RECORDS SUPPLIED:
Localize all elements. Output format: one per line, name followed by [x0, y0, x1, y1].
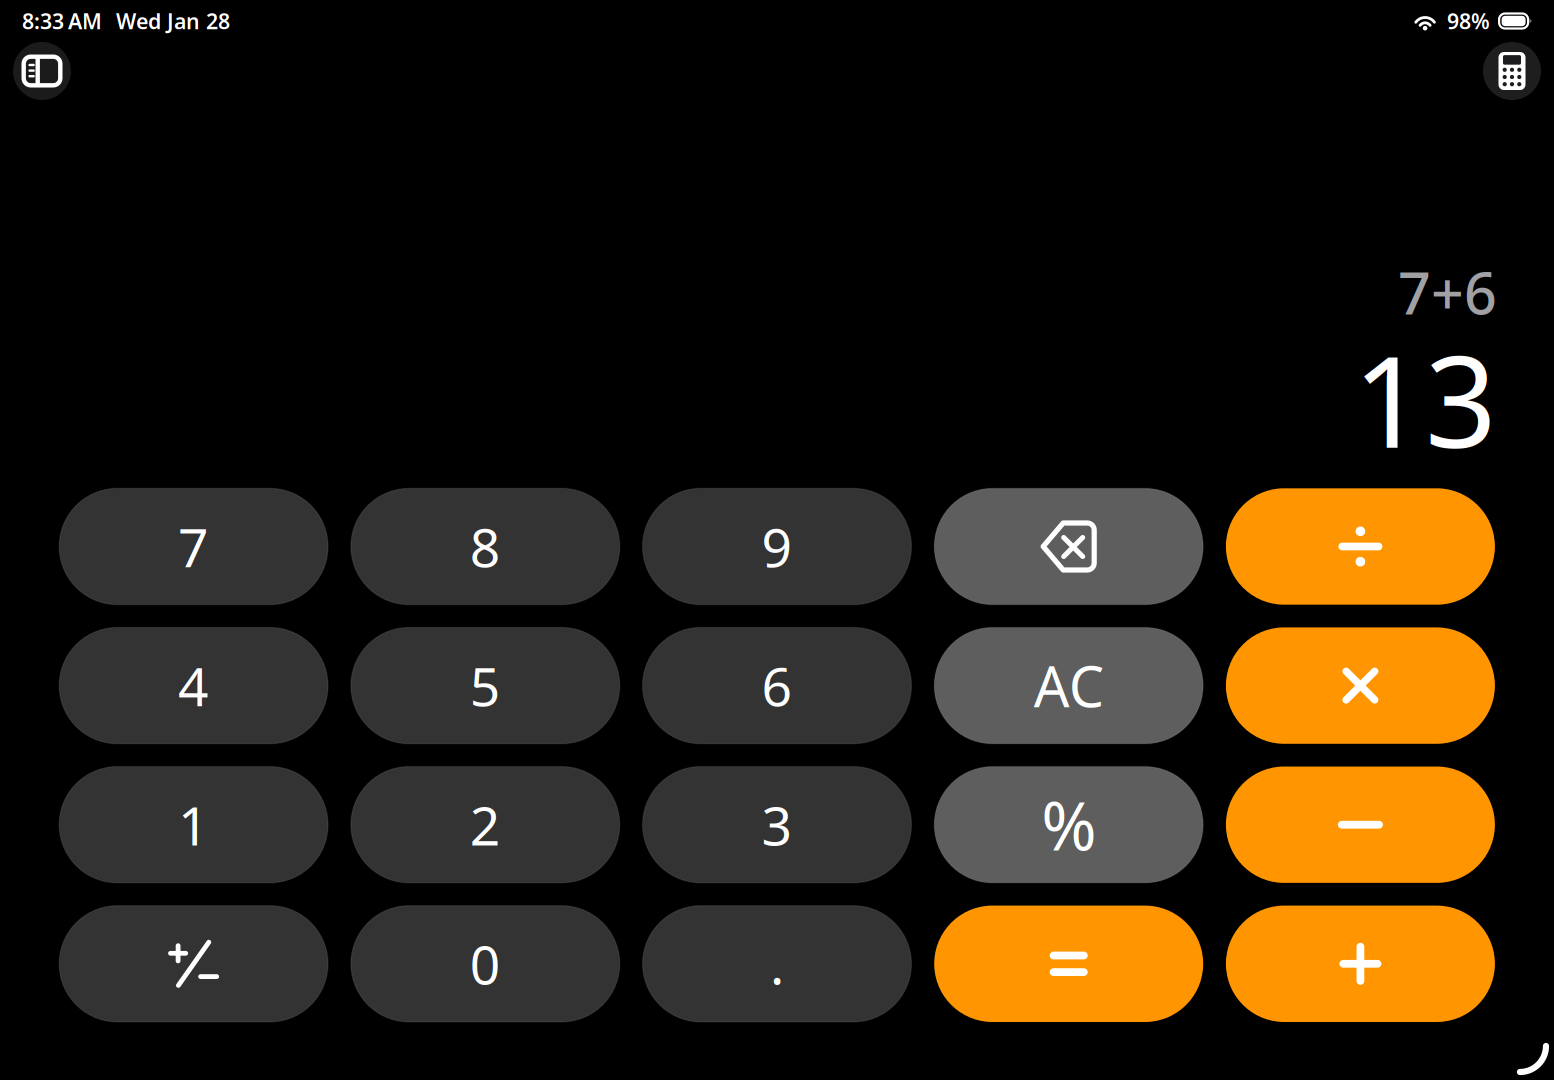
staticText: %: [1041, 780, 1096, 869]
button[interactable]: .: [642, 906, 912, 1022]
staticText: 6: [762, 650, 792, 721]
button[interactable]: 2: [351, 766, 620, 883]
button[interactable]: Plus Minus: [59, 906, 328, 1022]
staticText: 8:33 AM: [22, 7, 102, 35]
button[interactable]: Add: [1226, 906, 1495, 1022]
staticText: 7+6: [1398, 254, 1497, 330]
button[interactable]: 0: [351, 906, 620, 1022]
button[interactable]: Show Sidebar: [13, 42, 71, 100]
staticText: 1: [178, 789, 209, 860]
button[interactable]: 6: [642, 627, 912, 744]
staticText: 8: [470, 511, 501, 582]
button[interactable]: Calculator Modes: [1483, 42, 1541, 100]
button[interactable]: Multiply: [1226, 627, 1495, 744]
button[interactable]: Subtract: [1226, 766, 1495, 883]
staticText: 98%: [1447, 7, 1490, 35]
staticText: .: [770, 928, 784, 999]
staticText: AC: [1034, 648, 1104, 723]
staticText: Wed Jan 28: [116, 7, 230, 35]
button[interactable]: 3: [642, 766, 912, 883]
button[interactable]: Divide: [1226, 488, 1495, 605]
button[interactable]: 1: [59, 766, 328, 883]
button[interactable]: %: [934, 766, 1203, 883]
staticText: 3: [762, 789, 792, 860]
button[interactable]: 5: [351, 627, 620, 744]
staticText: 5: [470, 650, 501, 721]
button[interactable]: 9: [642, 488, 912, 605]
button[interactable]: 7: [59, 488, 328, 605]
button[interactable]: 4: [59, 627, 328, 744]
button[interactable]: 8: [351, 488, 620, 605]
staticText: 2: [470, 789, 501, 860]
staticText: 4: [178, 650, 209, 721]
staticText: 7: [178, 511, 209, 582]
staticText: 9: [762, 511, 792, 582]
button[interactable]: Delete: [934, 488, 1203, 605]
staticText: 13: [1353, 316, 1497, 482]
staticText: 0: [470, 928, 501, 999]
button[interactable]: Equals: [934, 906, 1203, 1022]
button[interactable]: AC: [934, 627, 1203, 744]
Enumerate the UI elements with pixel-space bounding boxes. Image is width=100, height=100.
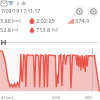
staticText: 500 [85,95,92,100]
button[interactable]: 374.9 [68,17,100,24]
staticText: [km] [12,18,21,23]
staticText: 52.8 [0,26,11,33]
button[interactable]: 3.88 [0,17,29,24]
button[interactable]: 52.8 [0,26,29,33]
staticText: 7/09/19 17:11:17 [1,8,41,15]
staticText: 374.9 [75,17,90,24]
staticText: 2:00 [52,95,60,100]
button[interactable]: Settings [88,7,98,16]
button[interactable]: Refresh [74,7,84,16]
button[interactable]: 2:02:25 [29,17,68,24]
staticText: [kJ] [52,27,58,32]
staticText: 3.88 [0,17,11,24]
staticText: 713.8 [36,26,51,33]
staticText: [m] [12,27,19,32]
staticText: 2:02:25 [36,17,55,24]
staticText: 4 [km] [1,95,13,100]
button[interactable]: 713.8 [29,26,68,33]
staticText: f [17,0,19,7]
button[interactable]: Time slider [0,40,100,45]
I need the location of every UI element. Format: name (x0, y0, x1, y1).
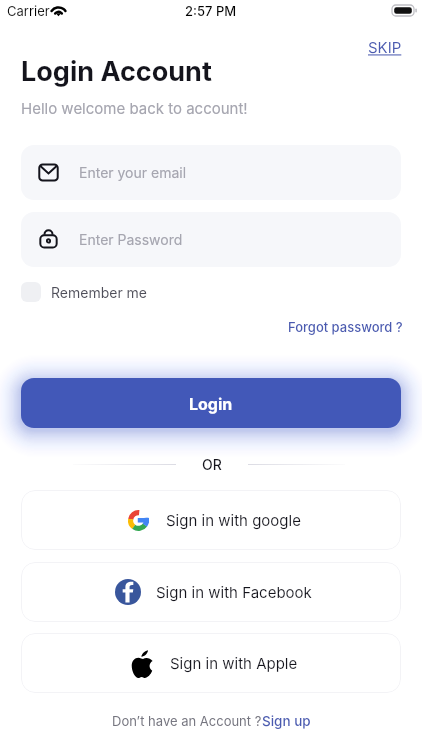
staticText: SKIP (368, 38, 402, 56)
button[interactable]: Sign up (262, 713, 311, 729)
staticText: Login (189, 394, 233, 413)
staticText: Sign in with Apple (170, 654, 298, 672)
button[interactable]: Login (21, 378, 401, 428)
button[interactable]: Password (21, 212, 401, 267)
staticText: 2:57 PM (185, 3, 237, 19)
button[interactable]: Forgot password ? (288, 319, 403, 335)
staticText: Enter Password (79, 231, 183, 248)
button[interactable]: Sign in with Apple (21, 633, 401, 693)
button[interactable]: Email (21, 145, 401, 200)
staticText: Sign in with Facebook (156, 583, 312, 601)
button[interactable]: Sign in with Facebook (21, 562, 401, 622)
staticText: Enter your email (79, 164, 187, 181)
staticText: OR (202, 456, 222, 473)
staticText: Sign up (262, 713, 311, 729)
button[interactable]: Remember me (21, 282, 148, 302)
staticText: Remember me (51, 284, 148, 301)
staticText: Forgot password ? (288, 319, 403, 335)
staticText: Sign in with google (166, 511, 301, 529)
staticText: Login Account (21, 55, 212, 88)
button[interactable]: SKIP (366, 36, 404, 58)
button[interactable]: Sign in with google (21, 490, 401, 550)
other: Password (39, 230, 58, 249)
staticText: Hello welcome back to account! (21, 99, 248, 117)
other: Email (39, 163, 58, 182)
staticText: Don’t have an Account ? (112, 713, 262, 729)
staticText: Carrier (7, 3, 50, 19)
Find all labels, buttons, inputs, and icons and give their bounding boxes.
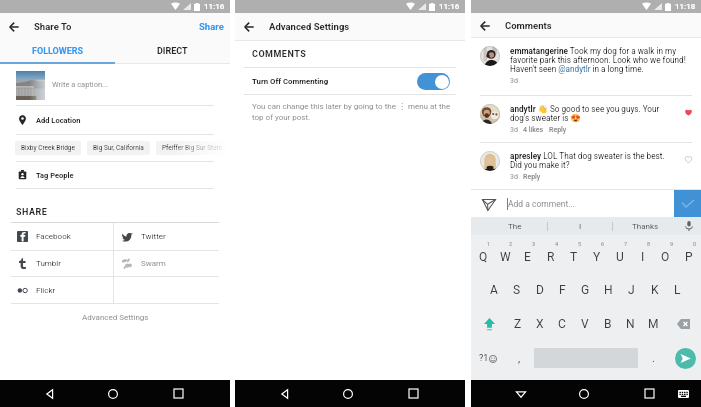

PROMPT: Print all the lines above again exactly, without any pictures.

EXPECTED ANSWER:
Localize all elements. Output format: one per line, name followed by [x0, y0, x1, y1].
staticText: %: [1041, 780, 1096, 869]
button[interactable]: .: [642, 906, 912, 1022]
staticText: 6: [762, 650, 792, 721]
button[interactable]: 2: [351, 766, 620, 883]
button[interactable]: Plus Minus: [59, 906, 328, 1022]
staticText: 8:33 AM: [22, 7, 102, 35]
button[interactable]: Add: [1226, 906, 1495, 1022]
staticText: 7+6: [1398, 254, 1497, 330]
button[interactable]: 0: [351, 906, 620, 1022]
button[interactable]: Show Sidebar: [13, 42, 71, 100]
staticText: 1: [178, 789, 209, 860]
button[interactable]: 6: [642, 627, 912, 744]
staticText: 8: [470, 511, 501, 582]
button[interactable]: Calculator Modes: [1483, 42, 1541, 100]
button[interactable]: Multiply: [1226, 627, 1495, 744]
button[interactable]: Subtract: [1226, 766, 1495, 883]
staticText: 98%: [1447, 7, 1490, 35]
staticText: .: [770, 928, 784, 999]
staticText: AC: [1034, 648, 1104, 723]
staticText: Wed Jan 28: [116, 7, 230, 35]
button[interactable]: 3: [642, 766, 912, 883]
button[interactable]: Divide: [1226, 488, 1495, 605]
button[interactable]: 1: [59, 766, 328, 883]
button[interactable]: %: [934, 766, 1203, 883]
staticText: 3: [762, 789, 792, 860]
button[interactable]: 5: [351, 627, 620, 744]
staticText: 5: [470, 650, 501, 721]
button[interactable]: 9: [642, 488, 912, 605]
button[interactable]: 7: [59, 488, 328, 605]
button[interactable]: 4: [59, 627, 328, 744]
button[interactable]: 8: [351, 488, 620, 605]
staticText: 2: [470, 789, 501, 860]
staticText: 4: [178, 650, 209, 721]
staticText: 7: [178, 511, 209, 582]
staticText: 9: [762, 511, 792, 582]
button[interactable]: Delete: [934, 488, 1203, 605]
staticText: 13: [1353, 316, 1497, 482]
staticText: 0: [470, 928, 501, 999]
button[interactable]: Equals: [934, 906, 1203, 1022]
button[interactable]: AC: [934, 627, 1203, 744]
Enumerate the UI elements with pixel-space bounding boxes. Image is width=100, height=100.
staticText: 500 [85,95,92,100]
button[interactable]: 374.9 [68,17,100,24]
staticText: [km] [12,18,21,23]
staticText: 52.8 [0,26,11,33]
button[interactable]: 3.88 [0,17,29,24]
button[interactable]: 52.8 [0,26,29,33]
staticText: 7/09/19 17:11:17 [1,8,41,15]
staticText: 374.9 [75,17,90,24]
staticText: 2:00 [52,95,60,100]
button[interactable]: Settings [88,7,98,16]
button[interactable]: Refresh [74,7,84,16]
button[interactable]: 2:02:25 [29,17,68,24]
staticText: [kJ] [52,27,58,32]
staticText: 3.88 [0,17,11,24]
staticText: 713.8 [36,26,51,33]
staticText: [m] [12,27,19,32]
staticText: 2:02:25 [36,17,55,24]
staticText: 4 [km] [1,95,13,100]
button[interactable]: 713.8 [29,26,68,33]
staticText: f [17,0,19,7]
button[interactable]: Time slider [0,40,100,45]
I need the location of every UI element. Format: name (x0, y0, x1, y1).
staticText: SKIP (368, 38, 402, 56)
button[interactable]: Sign up (262, 713, 311, 729)
staticText: Login (189, 394, 233, 413)
staticText: Sign in with Apple (170, 654, 298, 672)
button[interactable]: Login (21, 378, 401, 428)
button[interactable]: Password (21, 212, 401, 267)
staticText: 2:57 PM (185, 3, 237, 19)
button[interactable]: Forgot password ? (288, 319, 403, 335)
staticText: Enter Password (79, 231, 183, 248)
button[interactable]: Sign in with Apple (21, 633, 401, 693)
button[interactable]: Email (21, 145, 401, 200)
staticText: Sign in with Facebook (156, 583, 312, 601)
button[interactable]: Sign in with Facebook (21, 562, 401, 622)
staticText: Enter your email (79, 164, 187, 181)
staticText: OR (202, 456, 222, 473)
staticText: Sign up (262, 713, 311, 729)
button[interactable]: Remember me (21, 282, 148, 302)
staticText: Remember me (51, 284, 148, 301)
staticText: Forgot password ? (288, 319, 403, 335)
staticText: Sign in with google (166, 511, 301, 529)
staticText: Login Account (21, 55, 212, 88)
button[interactable]: SKIP (366, 36, 404, 58)
button[interactable]: Sign in with google (21, 490, 401, 550)
other: Password (39, 230, 58, 249)
staticText: Hello welcome back to account! (21, 99, 248, 117)
other: Email (39, 163, 58, 182)
staticText: Don’t have an Account ? (112, 713, 262, 729)
staticText: Carrier (7, 3, 50, 19)
Find all labels, buttons, inputs, and icons and give their bounding boxes.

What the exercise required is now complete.